Typhoon Haiyan Benefit Planned at Aah Loi Thai & Sushi
When Typhoon Haiyan belted the central Philippines, it left a wave of destruction in its path. According to NBC News, the death toll is around 2,000 and about 11 million survivors are in serious need of food, shelter, and medicine.
Courtesy of Globalvoicesonline.org Charlie Soo and Roy Villacrusis host a fundraiser for the victims of the Philippines typhoon.
Tacloban, located in the hardest-hit area, was once a thriving city with about 220,000 residents. Now it is unrecognizable. All over the news are heartbreaking images of mothers crying over dead children and people trying desperately to evacuate.
Aah Loi Sushi & Thai's Roy Villacrusis and partner, Charlie Soo, are taking action, and they're calling on the South Florida community to help.

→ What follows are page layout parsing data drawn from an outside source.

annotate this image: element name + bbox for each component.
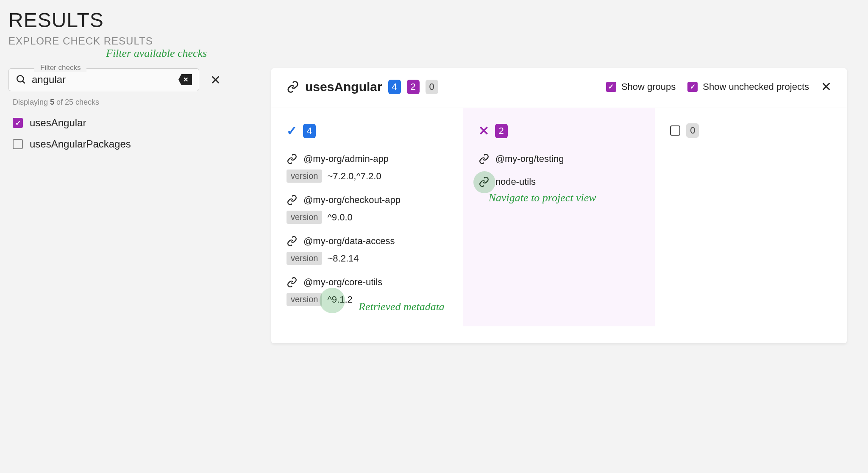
project-name[interactable]: @my-org/core-utils	[303, 277, 382, 288]
project-name[interactable]: @my-org/testing	[495, 153, 564, 164]
link-icon[interactable]	[287, 277, 298, 288]
cross-icon: ✕	[479, 123, 489, 138]
checkbox-icon[interactable]	[13, 118, 23, 128]
show-unchecked-toggle[interactable]: Show unchecked projects	[687, 81, 809, 92]
close-panel-button[interactable]: ✕	[821, 79, 832, 94]
link-icon[interactable]	[287, 236, 298, 247]
column-count: 2	[495, 124, 508, 138]
check-label: usesAngular	[30, 117, 86, 129]
badge-pass: 4	[388, 80, 401, 94]
meta-value: ^9.0.0	[327, 212, 352, 223]
link-icon[interactable]	[287, 81, 299, 93]
checkbox-icon	[670, 125, 680, 136]
column-pass: ✓ 4 @my-org/admin-app version ~7.2.0,^7.…	[271, 108, 463, 326]
check-icon: ✓	[287, 123, 297, 138]
project-name[interactable]: @my-org/checkout-app	[303, 195, 401, 206]
link-icon[interactable]	[479, 176, 490, 187]
panel-header: usesAngular 4 2 0 Show groups Show unche…	[287, 79, 832, 94]
badge-fail: 2	[407, 80, 420, 94]
column-fail: ✕ 2 @my-org/testing	[463, 108, 655, 326]
meta-label: version	[287, 293, 322, 306]
project-name[interactable]: node-utils	[495, 176, 536, 187]
result-columns: ✓ 4 @my-org/admin-app version ~7.2.0,^7.…	[271, 108, 847, 326]
annotation-filter: Filter available checks	[106, 47, 207, 60]
column-count: 0	[686, 123, 699, 138]
project-item: @my-org/core-utils version ^9.1.2 Retrie…	[287, 277, 451, 306]
check-item-usesangular[interactable]: usesAngular	[13, 117, 246, 129]
project-name[interactable]: @my-org/admin-app	[303, 153, 389, 164]
meta-label: version	[287, 170, 322, 183]
sidebar: Filter available checks Filter checks ✕ …	[8, 68, 246, 343]
annotation-navigate: Navigate to project view	[489, 192, 596, 204]
page-title: RESULTS	[8, 8, 860, 32]
project-item: @my-org/data-access version ~8.2.14	[287, 236, 451, 265]
main-panel-area: usesAngular 4 2 0 Show groups Show unche…	[271, 68, 860, 343]
link-icon[interactable]	[287, 153, 298, 164]
checkbox-icon[interactable]	[687, 82, 698, 92]
project-item: @my-org/admin-app version ~7.2.0,^7.2.0	[287, 153, 451, 183]
meta-label: version	[287, 211, 322, 224]
link-icon[interactable]	[479, 153, 490, 164]
svg-point-0	[17, 75, 23, 82]
filter-input[interactable]	[32, 74, 173, 86]
project-item: @my-org/checkout-app version ^9.0.0	[287, 195, 451, 224]
column-none: 0	[655, 108, 847, 326]
search-icon	[16, 74, 27, 85]
page-subtitle: EXPLORE CHECK RESULTS	[8, 35, 860, 47]
check-label: usesAngularPackages	[30, 138, 131, 150]
meta-value: ~7.2.0,^7.2.0	[327, 171, 381, 182]
checkbox-icon[interactable]	[13, 139, 23, 149]
badge-none: 0	[426, 80, 438, 94]
show-groups-toggle[interactable]: Show groups	[606, 81, 676, 92]
meta-label: version	[287, 252, 322, 265]
meta-value: ~8.2.14	[327, 253, 359, 264]
svg-line-1	[22, 81, 25, 83]
project-item: node-utils Navigate to project view	[479, 176, 643, 187]
filter-legend: Filter checks	[34, 64, 86, 72]
panel-title: usesAngular	[305, 80, 382, 94]
checkbox-icon[interactable]	[606, 82, 616, 92]
check-item-usesangularpackages[interactable]: usesAngularPackages	[13, 138, 246, 150]
result-panel: usesAngular 4 2 0 Show groups Show unche…	[271, 68, 847, 343]
check-list: usesAngular usesAngularPackages	[8, 117, 246, 150]
filter-box: Filter checks	[8, 68, 199, 91]
project-item: @my-org/testing	[479, 153, 643, 164]
link-icon[interactable]	[287, 195, 298, 206]
close-filter-button[interactable]: ✕	[210, 72, 221, 87]
meta-value: ^9.1.2	[327, 294, 352, 305]
project-name[interactable]: @my-org/data-access	[303, 236, 395, 247]
results-count: Displaying 5 of 25 checks	[13, 98, 246, 107]
column-count: 4	[303, 124, 316, 138]
annotation-metadata: Retrieved metadata	[359, 300, 445, 313]
clear-input-button[interactable]	[178, 74, 192, 85]
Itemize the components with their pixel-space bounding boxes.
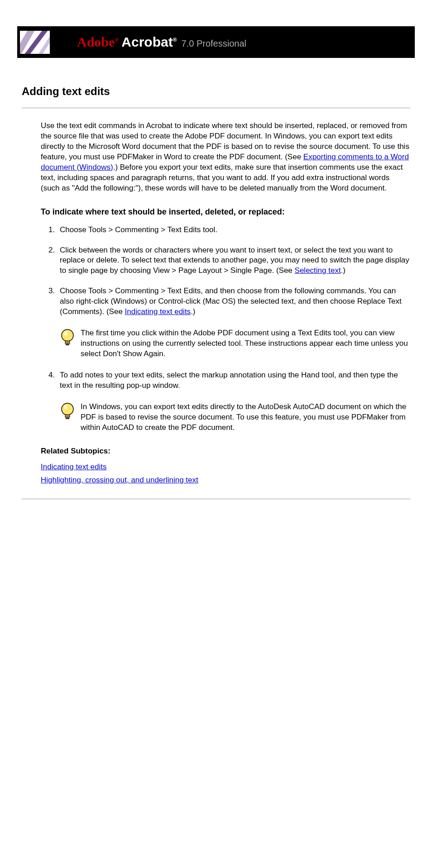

The chefs are hosting a benefit dinner at the restaurant this Monday, November 18 at 6 p.m.
The family-style dinner is $45 per person, and 100 percent of the proceeds will be sent to help in the recovery efforts in the Philippines. Although the menu isn't set, the chefs will serve Filipino dishes, along with sushi and Thai. The restaurant seats only about 50 people, so the partners may set up a tent outside or plan a second seating (call Aah Loi 561-748-5201 for updated information).
The chefs are also asking for donations of goods and services for a raffle and silent auction to be held that evening, with all proceeds, again, going to relief efforts.
Chef Villacrusis, who came to Florida from Manila about 20 years ago, told Clean Plate Charlie that although his friends and family in the capital city of the Philippines are all right, he has many friends with family in the affected areas. He told us that the storm caused so much devastation because the area hit is very rural.
"Houses in that part of the country are made of wood. There are no building codes. So if a storm hits, it's so much worse. When we have a hurricane, we have storm shutters, or we can leave and go to a shelter. These people didn't have that option."
The chef, who's fiancé is also from the Philippine islands, is planning on going back to his ravaged home country to deliver goods and cash. Although cash travels better, Villacrusis won't say no to any assistance.
"We're asking people to donate time, products, and monetary help. If there's something we can auction off, that's ideal."